[Transcribed page contents]
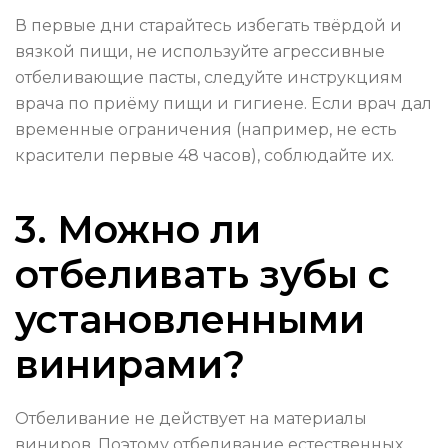
В первые дни старайтесь избегать твёрдой и
вязкой пищи, не используйте агрессивные
отбеливающие пасты, следуйте инструкциям
врача по приёму пищи и гигиене. Если врач дал
временные ограничения (например, не есть
красители первые 48 часов), соблюдайте их.
3. Можно ли
отбеливать зубы с
установленными
винирами?
Отбеливание не действует на материалы
виниров. Поэтому отбеливание естественных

Goal of the exercise:
From the records given above, copy all lines containing "первые".

Expected answer:
В первые дни старайтесь избегать твёрдой и
красители первые 48 часов), соблюдайте их.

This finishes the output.